Many years later, I heard that Haley was suspected of plagiarism for parts of Roots and had paid out a settlement in a lawsuit brought against him by another author. It appears that his genealogical research for the novel also fell under suspicion. Nevertheless, I was influenced and moved by this story. In a time period when elementary education (We didn't talk about these things in my 1978 grade 6 classroom. In fact, I seem to recall my teacher asking me if I had my parents permission just to read the book.) seemed to shun the discussion of social justice, it made me think about historical events and explore them from something other than the Wonder white bread euro centric point of view.
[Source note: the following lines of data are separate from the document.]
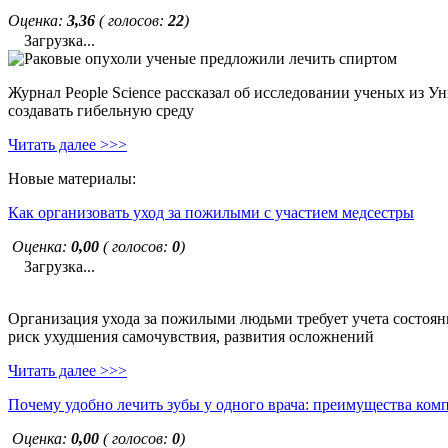
Оценка:
3,36
( голосов:
22
)
Загрузка...
Журнал People Science рассказал об исследовании ученых из У
создавать гибельную среду
Читать далее >>>
Новые материалы:
Как организовать уход за пожилыми с участием медсестры
Оценка:
0,00
( голосов:
0
)
Загрузка...
Организация ухода за пожилыми людьми требует учета состояни
риск ухудшения самочувствия, развития осложнений
Читать далее >>>
Почему удобно лечить зубы у одного врача: преимущества ком
Оценка:
0,00
( голосов:
0
)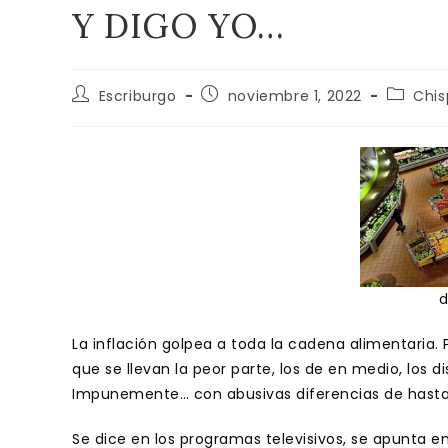
Y DIGO YO…
Autor
Publicación
Categor
Escriburgo
noviembre 1, 2022
Chis
de
de
de
la
la
la
entrada:
entrada:
entrada
d
La inflación golpea a toda la cadena alimentaria.
que se llevan la peor parte, los de en medio, los d
Impunemente… con abusivas diferencias de hasta
Se dice en los programas televisivos, se apunta e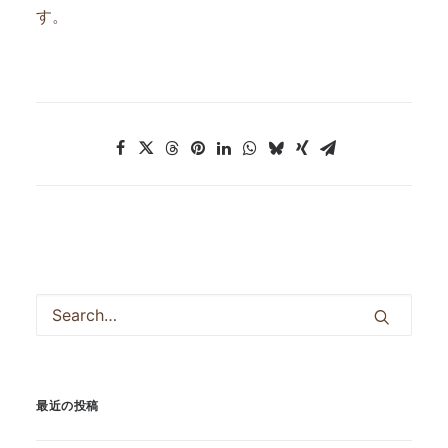
す。
最近の投稿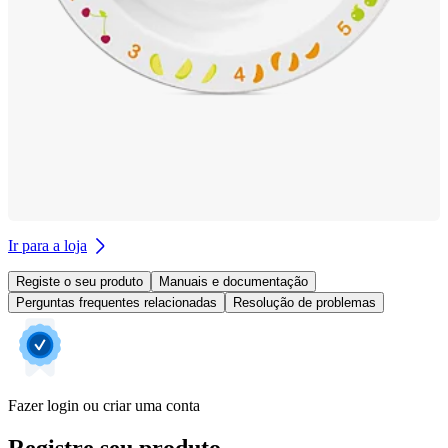
Ir para a loja
Registe o seu produto
Manuais e documentação
Perguntas frequentes relacionadas
Resolução de problemas
Fazer login ou criar uma conta
Registre seu produto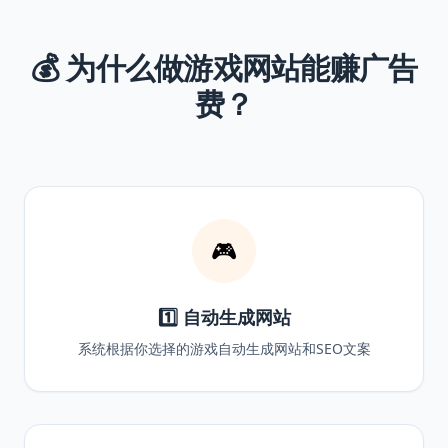
💰 为什么做游戏网站能赚广告
费？
🎮
1️⃣ 自动生成网站
系统根据你选择的游戏自动生成网站和SEO文案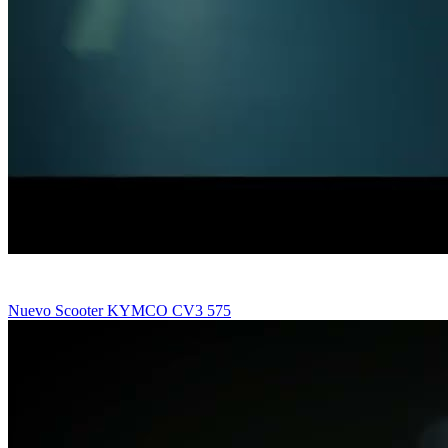
Nuevo Scooter KYMCO CV3 575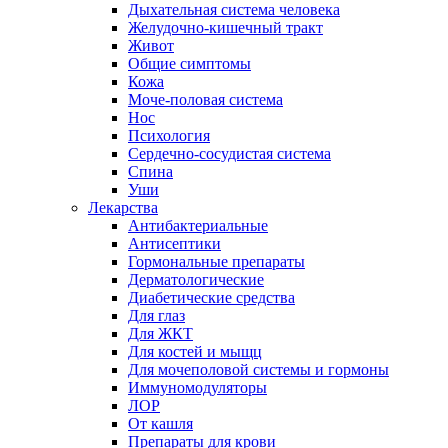
Дыхательная система человека
Желудочно-кишечный тракт
Живот
Общие симптомы
Кожа
Моче-половая система
Нос
Психология
Сердечно-сосудистая система
Спина
Уши
Лекарства
Антибактериальные
Антисептики
Гормональные препараты
Дерматологические
Диабетические средства
Для глаз
Для ЖКТ
Для костей и мыщц
Для мочеполовой системы и гормоны
Иммуномодуляторы
ЛОР
От кашля
Препараты для крови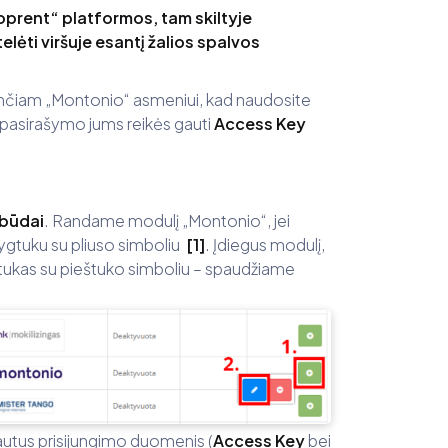
shoprent“ platformos, tam skiltyje
lėti viršuje esantį žalios spalvos
jančiam „Montonio“ asmeniui, kad naudosite
s pasirašymo jums reikės gauti
Access Key
 būdai
. Randame modulį „Montonio“, jei
mygtuku su pliuso simboliu
[1]
. Įdiegus modulį,
tukas su pieštuko simboliu – spaudžiame
utus prisijungimo duomenis (
Access Key
bei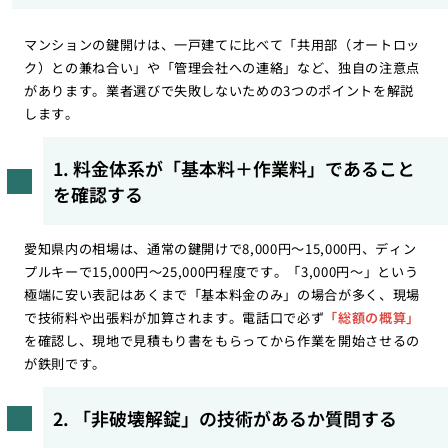
マンションの鍵開けは、一戸建てに比べて「共用部（オートロッ
ク）との兼ね合い」や「管理会社への連絡」など、独自の注意点
があります。業者選びで失敗しないための3つのポイントを解説
します。
1. 料金体系が「基本料＋作業料」であること
を確認する
愛知県内の相場は、通常の鍵開けで8,000円〜15,000円、ディン
プルキーで15,000円〜25,000円程度です。「3,000円〜」という
極端に安い表記はあくまで「基本料金のみ」の場合が多く、現場
で技術料や出張料が加算されます。電話口で必ず
「総額の概算」
を確認し、現地で見積もり書をもらってから作業を開始させるの
が鉄則です。
2. 「非破壊解錠」の技術があるか質問する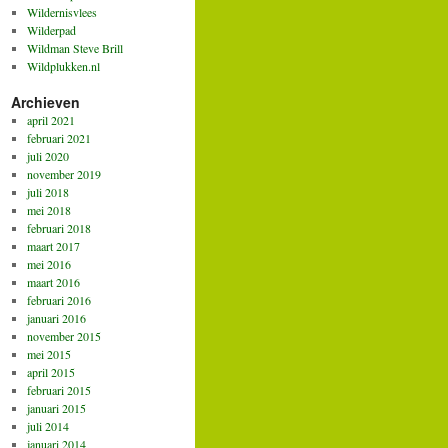
Wildernisvlees
Wilderpad
Wildman Steve Brill
Wildplukken.nl
Archieven
april 2021
februari 2021
juli 2020
november 2019
juli 2018
mei 2018
februari 2018
maart 2017
mei 2016
maart 2016
februari 2016
januari 2016
november 2015
mei 2015
april 2015
februari 2015
januari 2015
juli 2014
januari 2014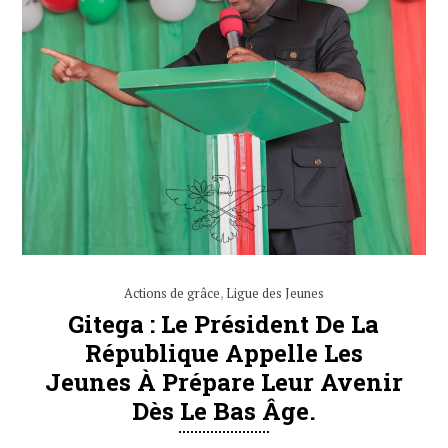
Actions de grâce
,
Ligue des Jeunes
Gitega : Le Président De La
République Appelle Les
Jeunes À Prépare Leur Avenir
Dès Le Bas Âge.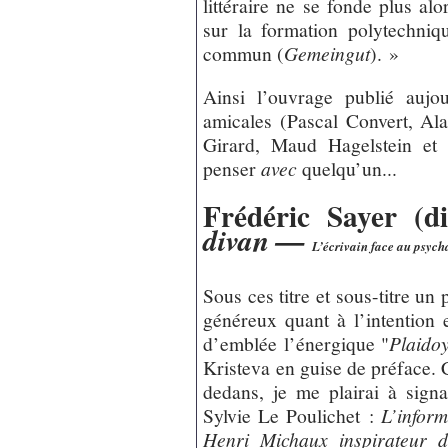
littéraire ne se fonde plus alo
sur la formation polytechniqu
commun (
Gemeingut
). »
Ainsi l’ouvrage publié aujou
amicales (Pascal Convert, Ala
Girard, Maud Hagelstein et 
penser
avec
quelqu’un...
Frédéric Sayer (d
divan —
L’écrivain face au psych
Sous ces titre et sous-titre u
généreux quant à l’intention 
d’emblée l’énergique "
Plaidoy
Kristeva en guise de préface.
dedans, je me plairai à signa
Sylvie Le Poulichet :
L’inform
Henri Michaux inspirateur 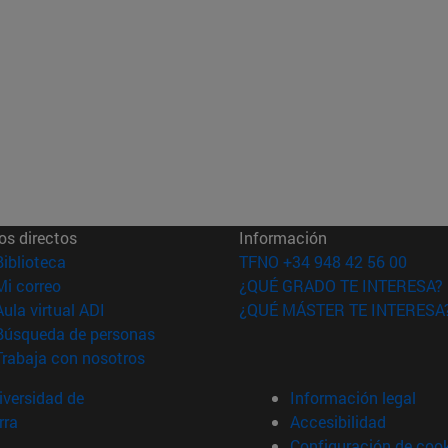
os directos
Información
(abre en nueva ventana)
Biblioteca
TFNO +34 948 42 56 00
(abre en nueva ventana)
Mi correo
¿QUÉ GRADO TE INTERESA?
(abre en nueva ventana)
Aula virtual ADI
¿QUÉ MÁSTER TE INTERESA
(abre en nueva ventana)
Búsqueda de personas
(abre en nueva ventana)
Trabaja con nosotros
versidad de
Información legal
rra
Accesibilidad
Configuración de coo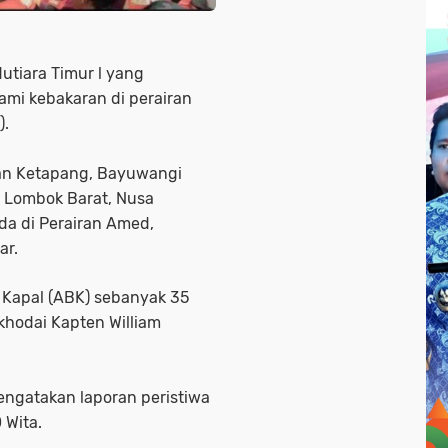
utiara Timur l yang
i kebakaran di perairan
).
an Ketapang, Bayuwangi
 Lombok Barat, Nusa
da di Perairan Amed,
ar.
Kapal (ABK) sebanyak 35
hodai Kapten William
engatakan laporan peristiwa
 Wita.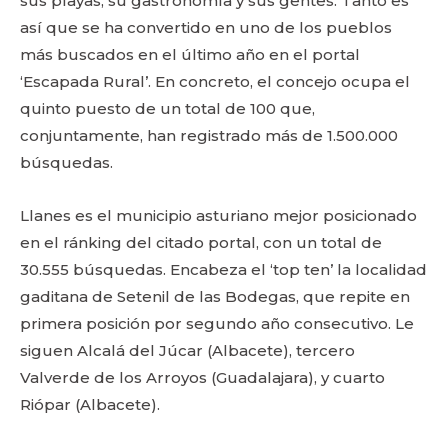
sus playas, su gastronomía y sus gentes. Tanto es
así que se ha convertido en uno de los pueblos
más buscados en el último año en el portal
‘Escapada Rural’. En concreto, el concejo ocupa el
quinto puesto de un total de 100 que,
conjuntamente, han registrado más de 1.500.000
búsquedas.
Llanes es el municipio asturiano mejor posicionado
en el ránking del citado portal, con un total de
30.555 búsquedas. Encabeza el ‘top ten’ la localidad
gaditana de Setenil de las Bodegas, que repite en
primera posición por segundo año consecutivo. Le
siguen Alcalá del Júcar (Albacete), tercero
Valverde de los Arroyos (Guadalajara), y cuarto
Riópar (Albacete).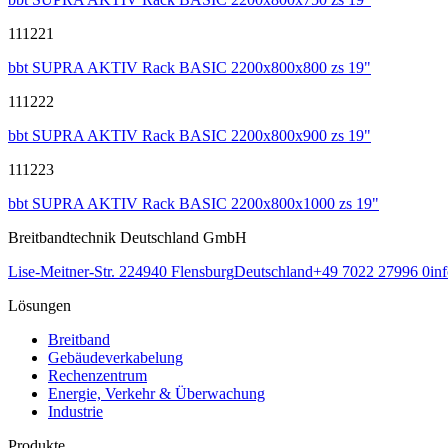
111221
bbt SUPRA AKTIV Rack BASIC 2200x800x800 zs 19"
111222
bbt SUPRA AKTIV Rack BASIC 2200x800x900 zs 19"
111223
bbt SUPRA AKTIV Rack BASIC 2200x800x1000 zs 19"
Breitbandtechnik Deutschland GmbH
Lise-Meitner-Str. 2
24940
Flensburg
Deutschland
+49 7022 27996 0
in
Lösungen
Breitband
Gebäudeverkabelung
Rechenzentrum
Energie, Verkehr & Überwachung
Industrie
Produkte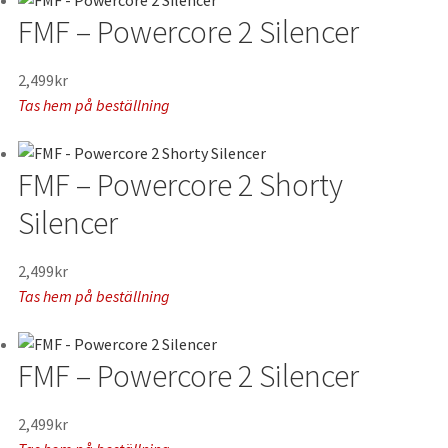
FMF – Powercore 2 Silencer
2,499
kr
Tas hem på beställning
FMF – Powercore 2 Shorty
Silencer
2,499
kr
Tas hem på beställning
FMF – Powercore 2 Silencer
2,499
kr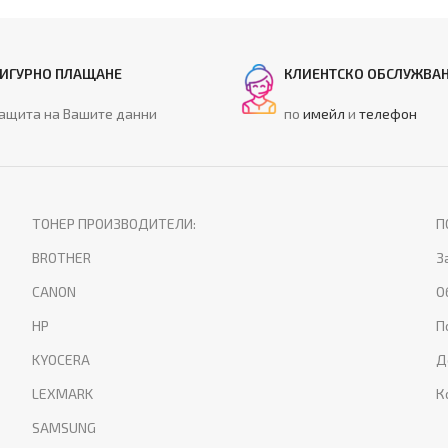
ИГУРНО ПЛАЩАНЕ
КЛИЕНТСКО ОБСЛУЖВА
ащита на Вашите данни
по
имейл
и
телефон
ТОНЕР ПРОИЗВОДИТЕЛИ:
П
BROTHER
З
CANON
О
HP
П
KYOCERA
Д
LEXMARK
К
SAMSUNG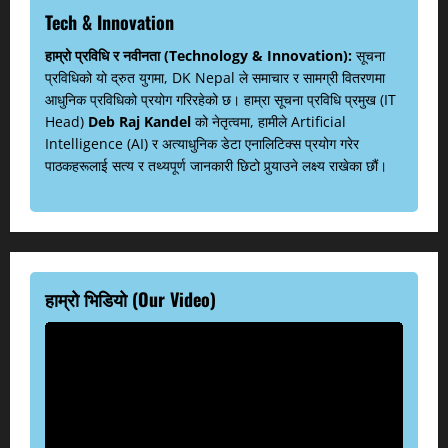
Tech & Innovation
हाम्रो प्रविधि र नवीनता (Technology & Innovation):
सूचना
प्रविधिको यो द्रुत युगमा, DK Nepal ले समाचार र सामग्री वितरणमा
आधुनिक प्रविधिको प्रयोग गरिरहेको छ। हाम्रा सूचना प्रविधि प्रमुख (IT
Head)
Deb Raj Kandel
को नेतृत्वमा, हामीले Artificial
Intelligence (AI) र अत्याधुनिक डेटा एनालिटिक्स प्रयोग गरेर
पाठकहरूलाई सत्य र तथ्यपूर्ण जानकारी छिटो पुर्‍याउने लक्ष्य राखेका छौं।
हाम्रो भिडियो (Our Video)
Well, I need to get where I'm going with this blog post and that's to discuss Lawrence Hill's, The Book of Negroes (Someone Knows My Name).
The second book that I have read in 2011 comes from a Canadian author and contains sections which occur in Nova Scotia over two hundred years ago. I had waited so long to read this novel that I feared that I would be underwhelmed by it once I finally read it. For those of you that follow this blog, you know my tendency to build up my anticipated reads into literary utopia's.

This novel does not disappoint. I was just as mesmerized by this story as I was over 30 years ago with a similar read and subject.

Hill had me by page 7.

"Let me begin with a caveat to any and all who find these pages. Do not trust large bodies of water, and do not cross them. If you, dear reader, have an African hue and find yourself led toward water with vanishing shores, seize your freedom by any means necessary. And cultivate distrust of the colour pink. Pink is taken as the colour of innocence, the colour of childhood, but as it spills across the water in the light of the dying sun, do not fall into its pretty path. There, right underneath, lies a bottomless graveyard of children, mothers and men. I shudder to imagine all the Africans rocking in the deep. Every time I have sailed the seas, I have had the sense of gliding over the unburied."

The Book of Negroes
tells the story of Aminata Diallo, an 11 year old African girl from the village of Bayo, who is captured and sold into slavery. Aminata's story extends from Africa, to South Carolina, to New York, to Nova Scotia, to Africa and finally to England. It is a story of losses and gains. Gains in the face of suffering and loss. Remembering who you are and where you come from. Aminata proves herself to be a brave and self reliant character. I think her ability to endure a lifetime of tragedy, and to persevere, is heavily influenced by her literacy skills. She is literate in a time when it is dangerous to be so, yet her ability to read and write secure her work and a means to provide for herself, and her books are her companions and salvation in the lonely years away from her family.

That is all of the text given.